From our cross-lagged effects model we observed that individuals with a higher baseline depression had a higher calorie intake and lower LTPA at follow-up. In contrast, within-subject associations from the hybrid mixed-effects model showed no significant associations. This indicates that there may be unobserved variables driving these associations between past depression and future health-related behaviors. Although these associations were detected even with a large time gap separation between measurements, future research is needed to explore the hidden mechanisms that may be driving the relationship between depression and health-related behaviors.

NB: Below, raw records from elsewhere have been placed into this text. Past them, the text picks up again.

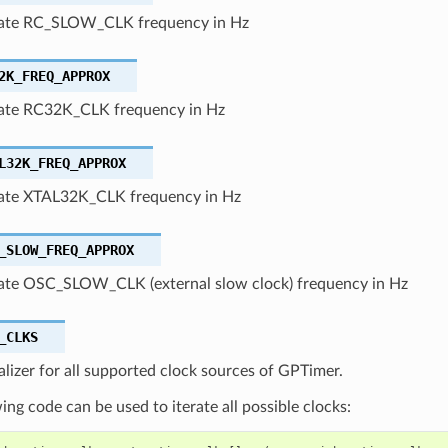
ate RC_SLOW_CLK frequency in Hz
2K_FREQ_APPROX
ate RC32K_CLK frequency in Hz
L32K_FREQ_APPROX
te XTAL32K_CLK frequency in Hz
_SLOW_FREQ_APPROX
te OSC_SLOW_CLK (external slow clock) frequency in Hz
_CLKS
ializer for all supported clock sources of GPTimer.
ing code can be used to iterate all possible clocks:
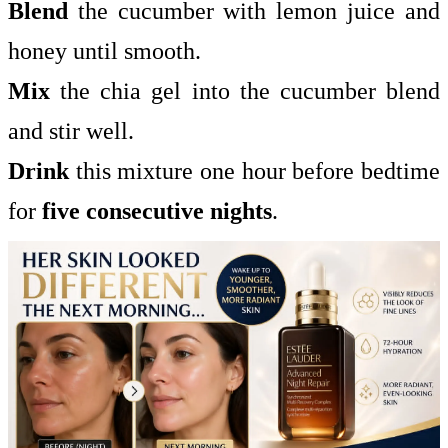
Blend
the cucumber with lemon juice and
honey until smooth.
Mix
the chia gel into the cucumber blend
and stir well.
Drink
this mixture one hour before bedtime
for
five consecutive nights
.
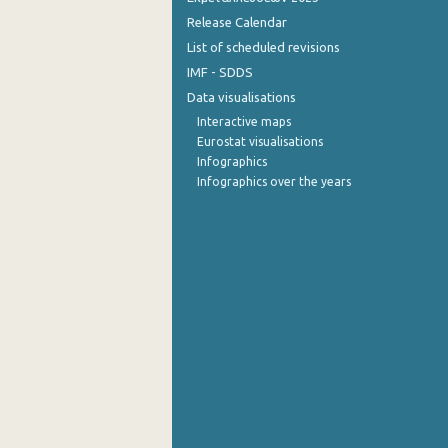
Release Calendar
List of scheduled revisions
IMF - SDDS
Data visualisations
Interactive maps
Eurostat visualisations
Infographics
Infographics over the years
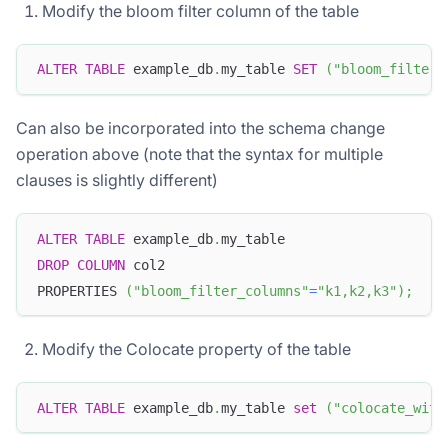
Modify the bloom filter column of the table
ALTER
TABLE
 example_db
.
my_table 
SET
(
"bloom_filter_
Can also be incorporated into the schema change
operation above (note that the syntax for multiple
clauses is slightly different)
ALTER
TABLE
 example_db
.
my_table
DROP
COLUMN
 col2
PROPERTIES 
(
"bloom_filter_columns"
=
"k1,k2,k3"
)
;
Modify the Colocate property of the table
ALTER
TABLE
 example_db
.
my_table 
set
(
"colocate_with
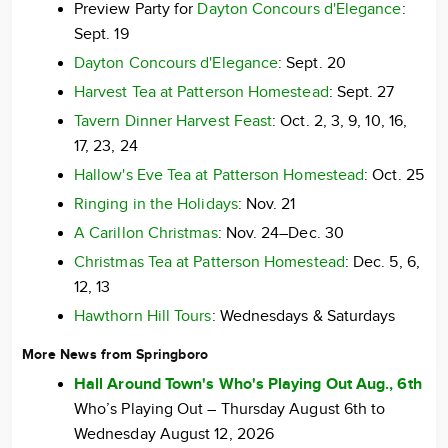
Preview Party for
Dayton Concours d'Elegance
:
Sept. 19
Dayton Concours d'Elegance
: Sept. 20
Harvest Tea at Patterson Homestead
: Sept. 27
Tavern Dinner Harvest Feast
: Oct. 2, 3, 9, 10, 16,
17, 23, 24
Hallow's Eve Tea at Patterson Homestead
: Oct. 25
Ringing in the Holidays
: Nov. 21
A Carillon Christmas
: Nov. 24–Dec. 30
Christmas Tea at Patterson Homestead
: Dec. 5, 6,
12, 13
Hawthorn Hill Tours
: Wednesdays & Saturdays
More News from Springboro
Hall Around Town's Who's Playing Out Aug., 6th
Who’s Playing Out – Thursday August 6th to
Wednesday August 12, 2026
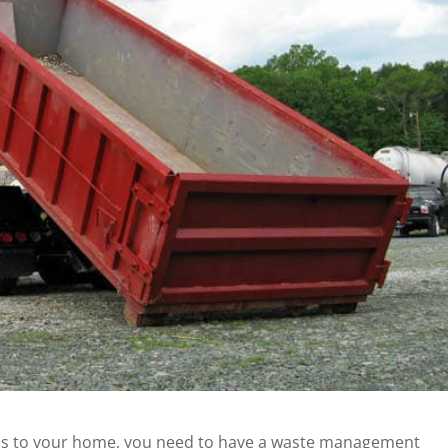
ns to your home, you need to have a
waste management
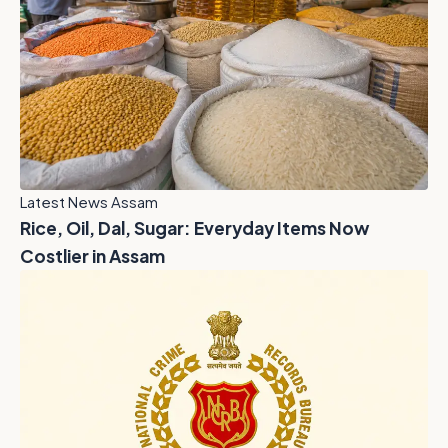
Latest News Assam
Rice, Oil, Dal, Sugar: Everyday Items Now
Costlier in Assam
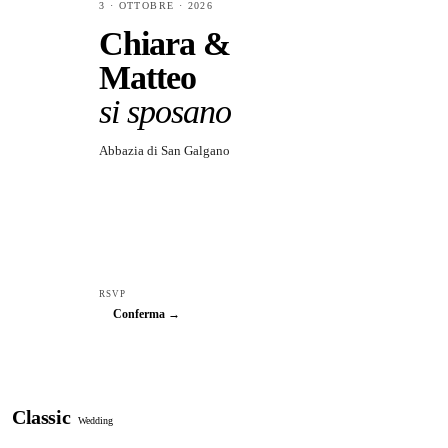
3 · OTTOBRE · 2026
Chiara &
Matteo
si sposano
Abbazia di San Galgano
RSVP
Conferma →
Classic
Wedding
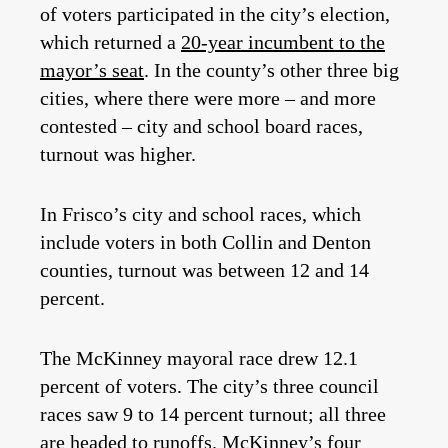
of voters participated in the city’s election,
which returned a
20-year incumbent to the
mayor’s seat
. In the county’s other three big
cities, where there were more – and more
contested – city and school board races,
turnout was higher.
In Frisco’s city and school races, which
include voters in both Collin and Denton
counties, turnout was between 12 and 14
percent.
The McKinney mayoral race drew 12.1
percent of voters. The city’s three council
races saw 9 to 14 percent turnout; all three
are headed to runoffs. McKinney’s four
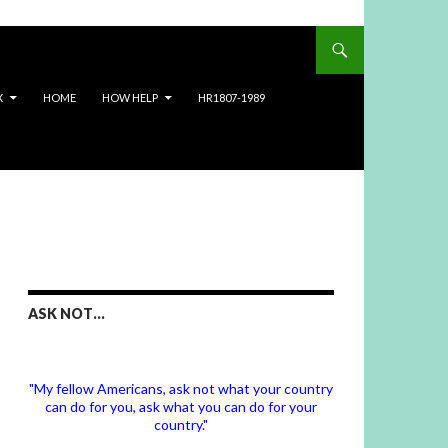
X
HOME
HOW HELP
HR1807-1989
ASK NOT…
"My fellow Americans, ask not what your country
can do for you, ask what you can do for your
country."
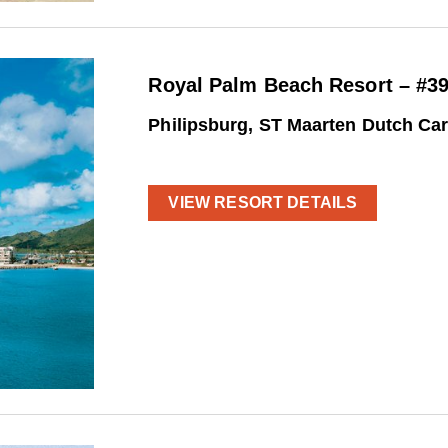
Royal Palm Beach Resort – #3
Philipsburg, ST Maarten Dutch Ca
VIEW RESORT DETAILS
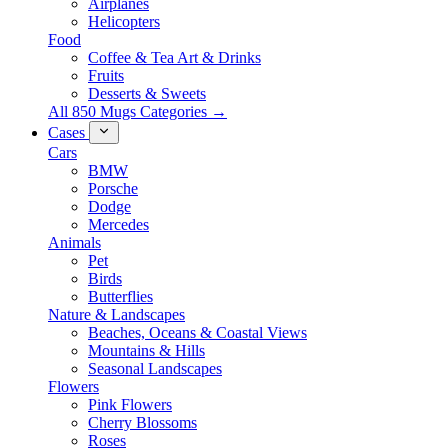
Airplanes
Helicopters
Food
Coffee & Tea Art & Drinks
Fruits
Desserts & Sweets
All 850 Mugs Categories →
Cases
Cars
BMW
Porsche
Dodge
Mercedes
Animals
Pet
Birds
Butterflies
Nature & Landscapes
Beaches, Oceans & Coastal Views
Mountains & Hills
Seasonal Landscapes
Flowers
Pink Flowers
Cherry Blossoms
Roses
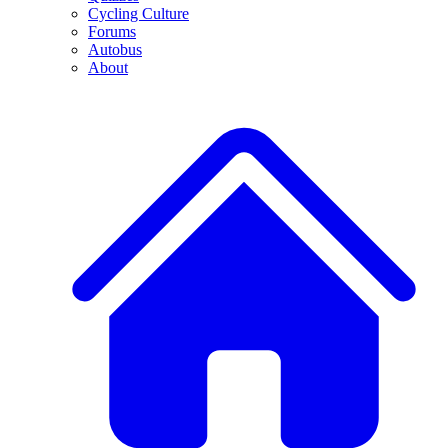
Cycling Culture
Forums
Autobus
About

As was observed in this study, women with higher depression scores had, on average, a higher calorie intake and a lower LTPA. It is known that a calorie imbalance in turn generates an increase in body fat. These results are of interest to the health services sector, with implications in the design of programs and activities to reduce obesity and depression. The results also pointed out the importance in tackling challenging problems in public health, specifically how to effectively increase PA and prevent the rise of daily caloric intake. PA plays an important role in body weight and can promote long-term weight loss, especially when combined with reduced caloric intake [41]. It is also worth mentioning that PA has been considered as an alternative for prevention and treatment of the symptoms of depression [42, 43]. Interventions to prevent depression and promote PA among younger populations have particularly important implications, since the benefits are not only advantageous in the short-term but can also aid in preventing the future development of chronic diseases for which body weight is a risk factor, such as cancer and metabolic syndrome [44, 45]. However, the results of this study are not generalizable, as our study sample was not representative of the Mexican Population as a whole. This sample consisted of Mexican women who had IMSS medical insurance and better access to health care, not necessarily consistent with the general population of Mexico. This sample may be considered representative of seemingly healthy women from middle-income to low-income families residing in urban areas of the central region of Mexico.

Conclusions

The results of this study showed that women with higher depression scores on average consumed more calories and reduced their LTPA, generating an energy imbalance that was reflected in a higher body fat. To the best of our knowledge this is the first study exploring these complex relationships in a Mexican population of adult woman and with body fat instead of indirect measures based on body weight and height. Our results are particularly relevant considering Mexico’s high prevalence of obesity combined with the effects that MDD might have on weight gain and other health outcomes associated with body weight excess such as diabetes cardiovascular disease. Evaluating the role of mental conditions like depression in dietary and PA behaviors should be positioned as a key research goal for better designed and targeted public health interventions.